PgmNr D1527: DRSC Informatics Tools for Functional Genomics Studies, 2016 Update.

Authors:
Claire Hu; Arunachalam Vinayagam; Ankita Nand; Aram Comjean; Benjamin Housden; Ian Flockhart; Charles Roesel; Lizabeth Perkins; Norbert Perrimon; Stephanie Mohr


Institutes
Harvard Medical School, Boston, MA.


Keyword: webtools and databases

Abstract:

A set of online informatics tools has been developed at Drosophila RNAi Screening Center (DRSC) to help scientists identify genes, select RNAi reagents, analyze high-throughput datasets and validate results. Here, we present recent updates to existing tools and new tools. DIOPT (flyrnai.org/diopt) was developed for query of predicted orthologs among common model systems by integrating 10 ortholog prediction approaches. We added Rat recently beside the 8 species we previously support.  Our CRISPR sgRNA tools include a resource of pre-computed Drosophila sgRNA designs viewed in a genome browse context, as well as annotation of potential off-target locations and predicted efficiency. We recently added a Frameshift score, which predicts the likelihood of a frameshift mutation when repairing a CRISPR cut.

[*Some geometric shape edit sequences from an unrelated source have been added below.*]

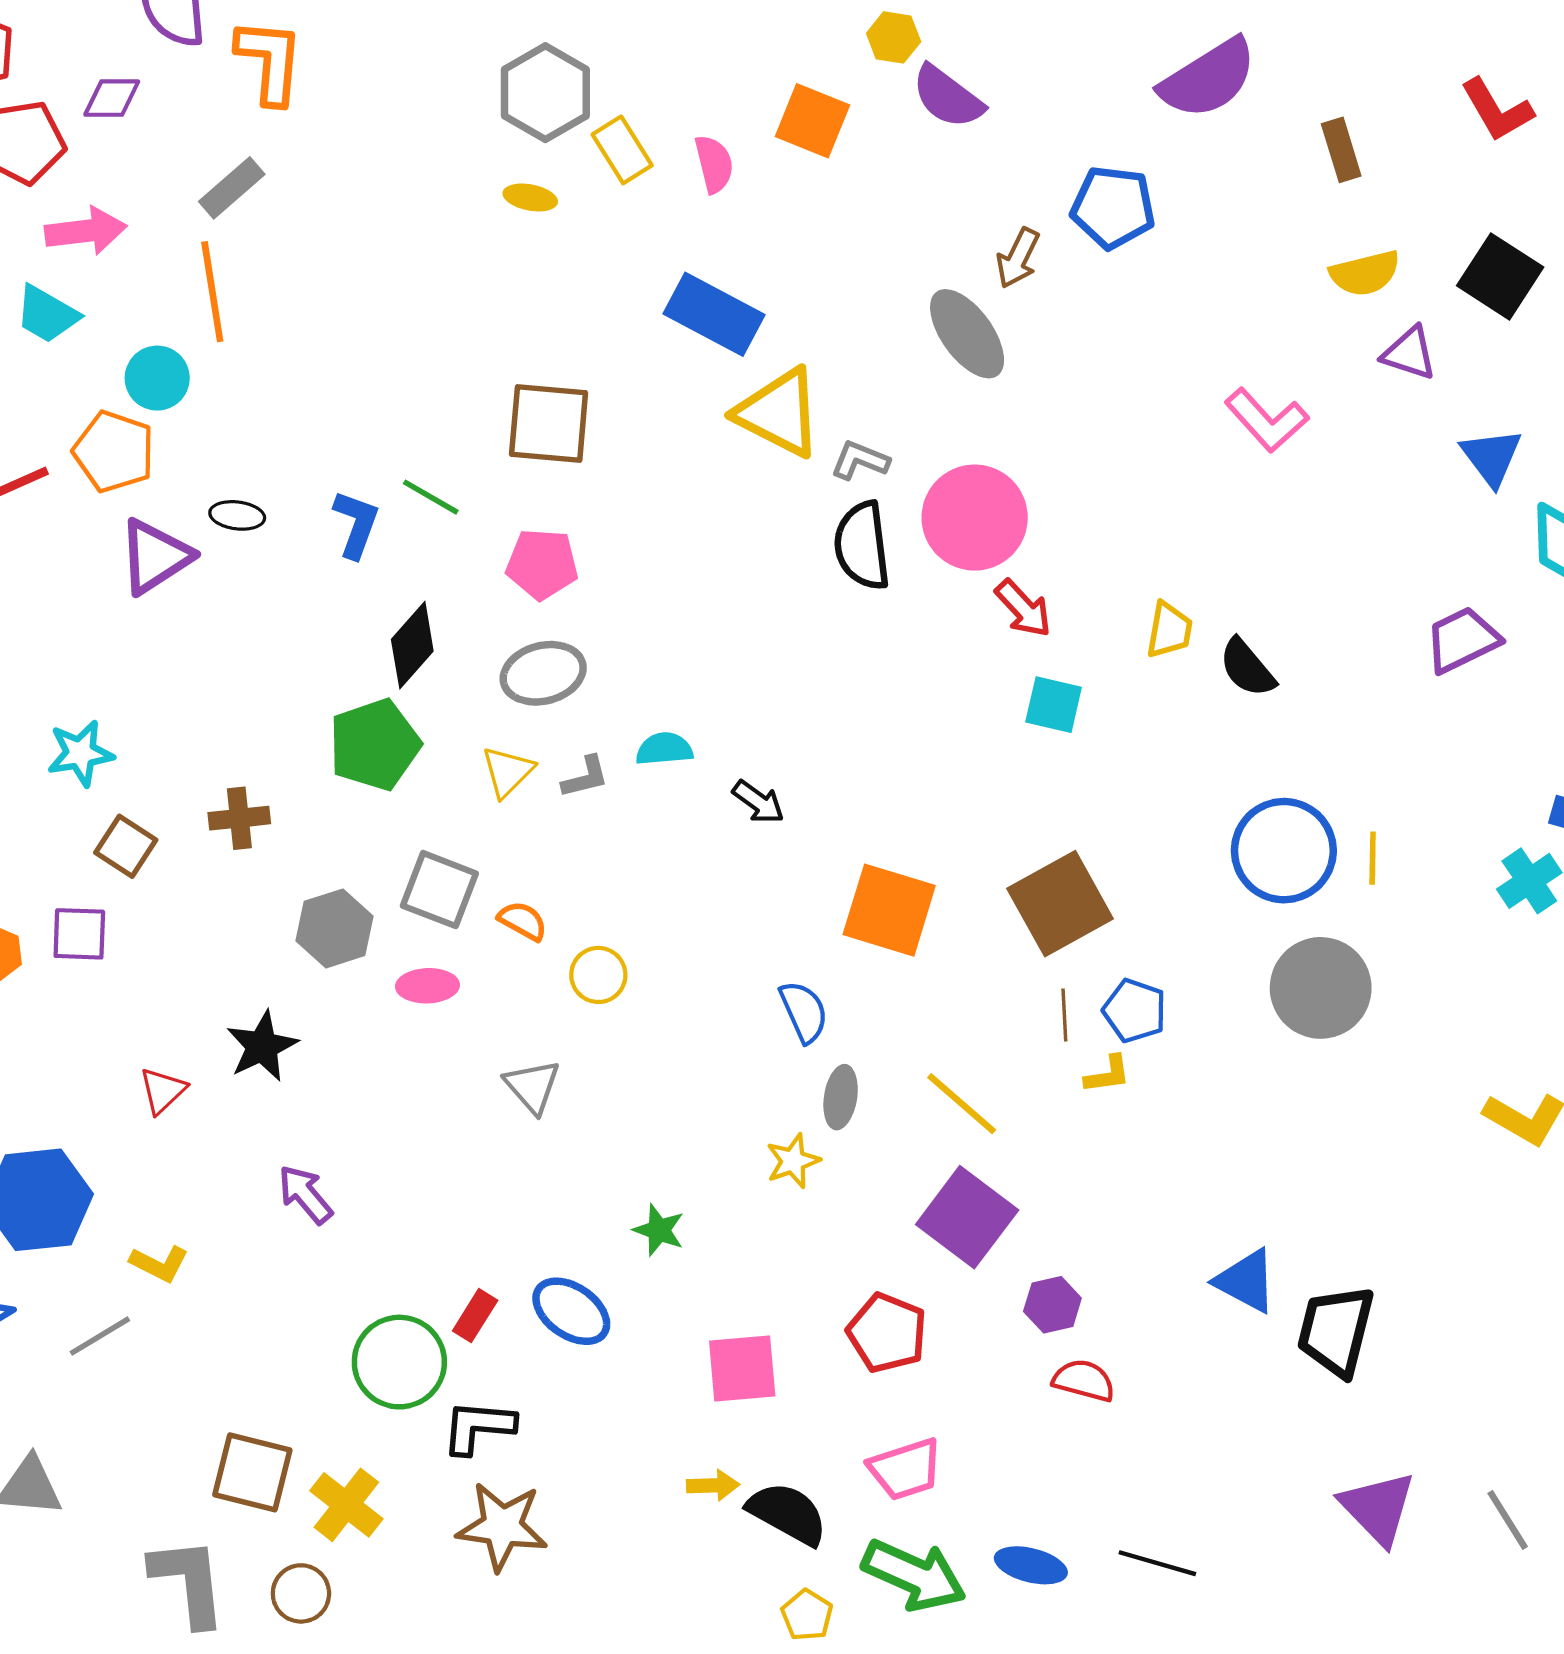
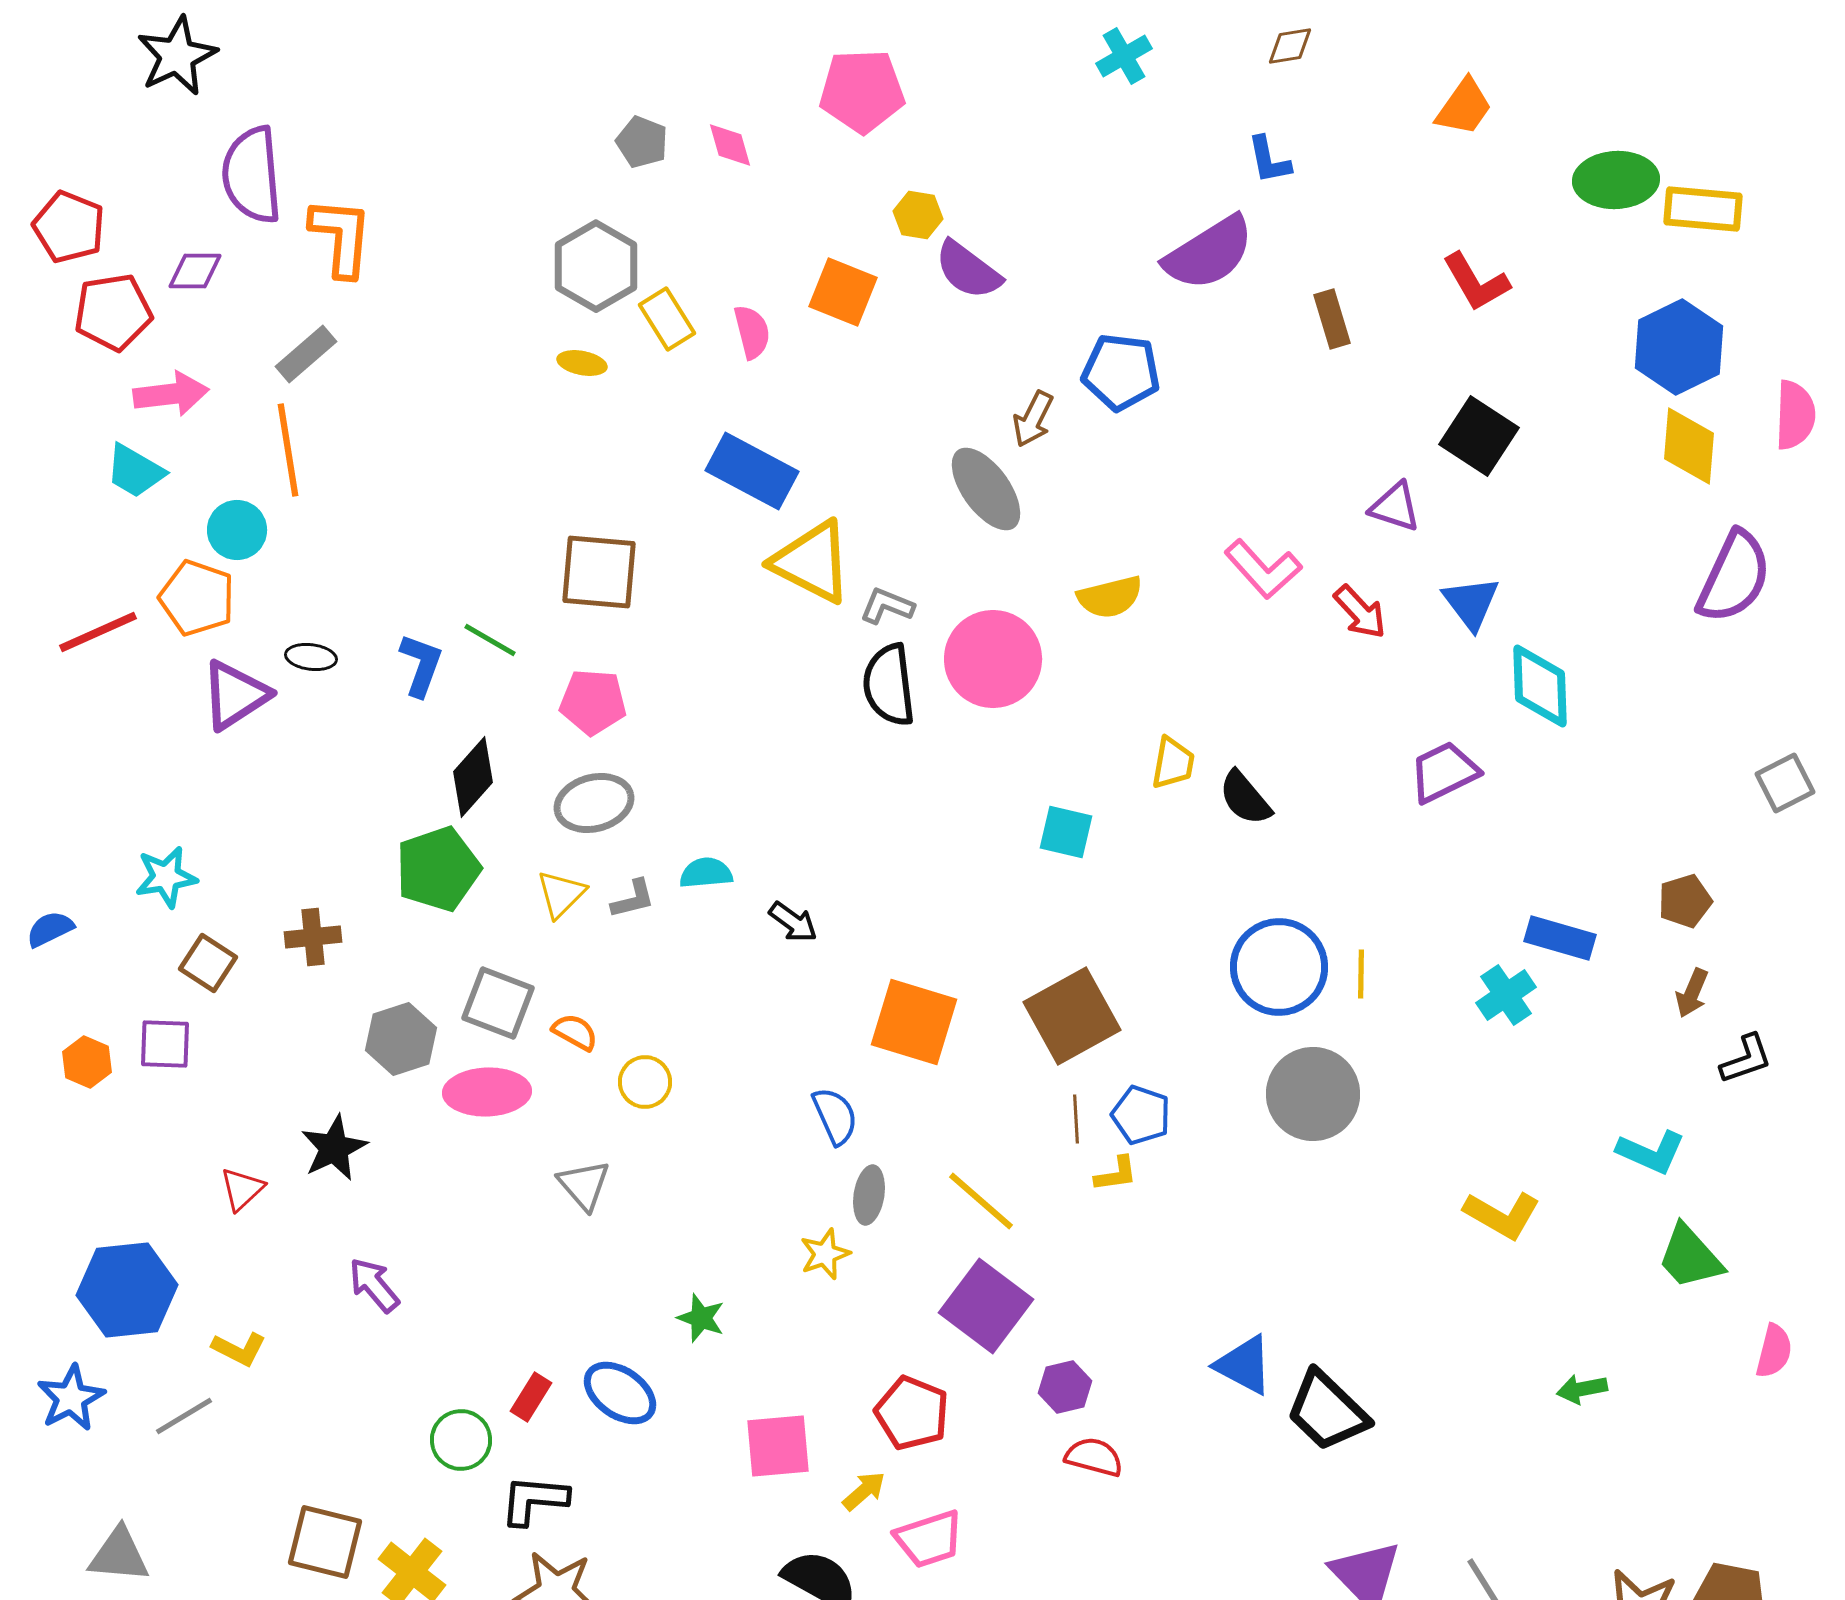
yellow semicircle: (1365, 273) -> (1110, 597), moved
red arrow: (1023, 608) -> (1360, 612), moved
pink ellipse: (427, 986) -> (487, 1092), size x1.5
black trapezoid: (1336, 1331) -> (1327, 1411), turned -60
green circle: (399, 1362) -> (461, 1440), size x0.7
yellow arrow: (713, 1485) -> (864, 1491), moved, turned -39

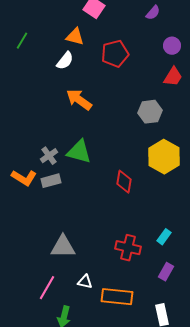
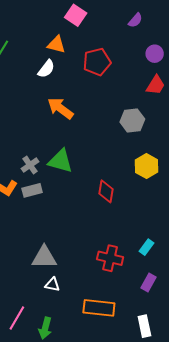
yellow hexagon: (164, 157) -> (147, 166), size x0.7
white triangle: (85, 282) -> (52, 285), moved
pink line: (47, 288) -> (17, 318), moved

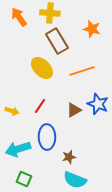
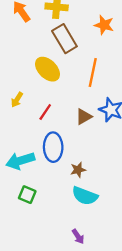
orange line: (82, 71) -> (93, 73), turned -60
yellow arrow: (12, 111) -> (17, 100), moved, turned 104

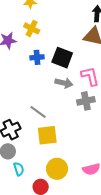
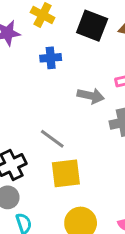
black square: (62, 58) -> (92, 26), moved

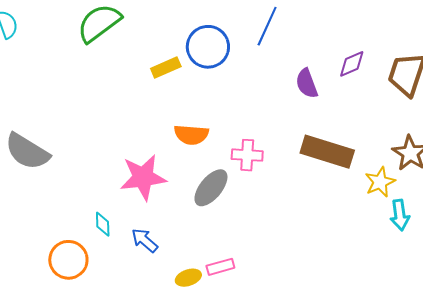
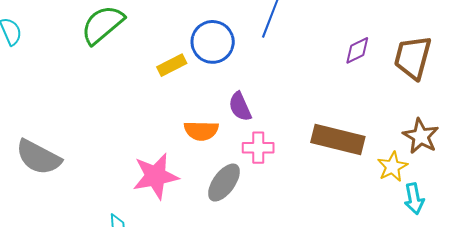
purple semicircle: (307, 83) -> (240, 107), moved

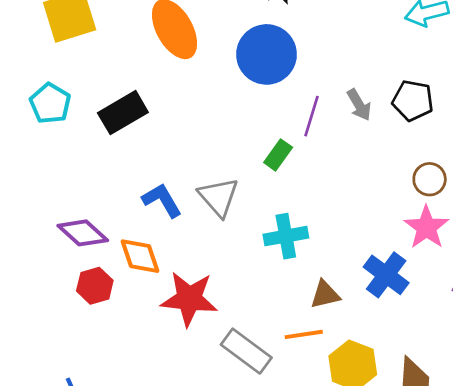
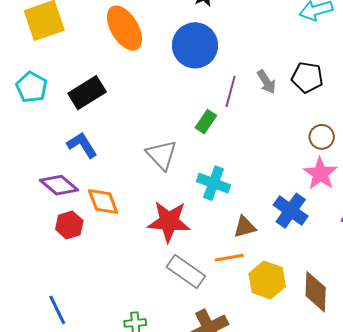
blue L-shape: (162, 200) -> (82, 145), moved
cyan cross: (286, 236) -> (214, 183), turned 32
red star: (189, 299) -> (169, 222), moved

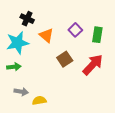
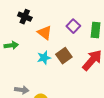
cyan star: (17, 43) -> (44, 58), moved, size x0.6
green arrow: (14, 67) -> (11, 45), moved

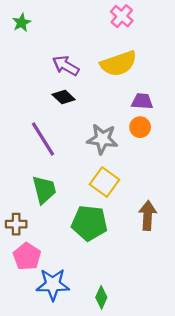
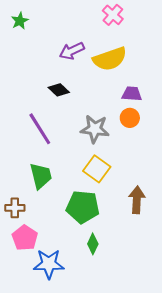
purple arrow: (66, 66) -> (72, 51), moved, turned -55
green diamond: (101, 297) -> (93, 244), moved

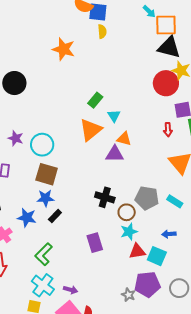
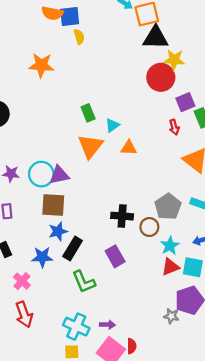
green rectangle: (95, 100) -> (88, 113), turned -49
cyan triangle: (114, 116) -> (112, 125), turned 40
purple triangle: (115, 154) -> (59, 175), moved
gray pentagon: (147, 198) -> (168, 207), turned -30
black rectangle: (55, 216) -> (73, 248), size x1.5
cyan star: (129, 232) -> (170, 246), moved
purple rectangle: (95, 243) -> (115, 256), moved
green L-shape: (44, 254) -> (84, 282), moved, turned -55

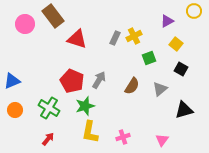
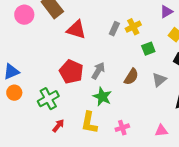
green star: (85, 106) -> (102, 97), moved, turned -30
green cross: (49, 108) -> (48, 99), turned 30
orange circle: (15, 110) -> (14, 93), moved
red arrow: (48, 139) -> (58, 126), moved
pink triangle: (162, 140) -> (161, 131), turned 48

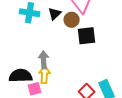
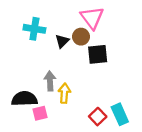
black triangle: (55, 14) -> (62, 41), moved
yellow arrow: (45, 75) -> (64, 93), moved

We launched three new resources. 1.)  GLAD is a resource of high quality lists of functionally related Drosophila genes, e.g. based on protein domains (kinases, transcription factors, etc.) or cellular function (e.g. autophagy, signal transduction). 2.) DGET stores and facilitates search of RNA-Seq based expression profiles available from the modEncode consortium and other public data sets for Drosophila genes.  Using DGET, researchers are able to look up gene expression profiles, filter results based on threshold expression values, and compare expression data across different developmental stages, tissues and treatments.  In addition, at DGET a researcher can analyze tissue or stage-specific enrichment for an inputted list of genes (e.g. ‘hits’ from a screen) and search for additional genes with similar expression patterns.  3.) MIST is a comprehensive resource of molecular interactions. MIST currently supports several species, including yeast, frog, worm, fly, fish, mouse and human. At MIST, users can mine known physical interactions and infer interactions using other supportive evidence as well as similar genes by correlation analysis. The web interface allows users to retrieve interacting or similar genes in table format as well as visualize these interactions as networks.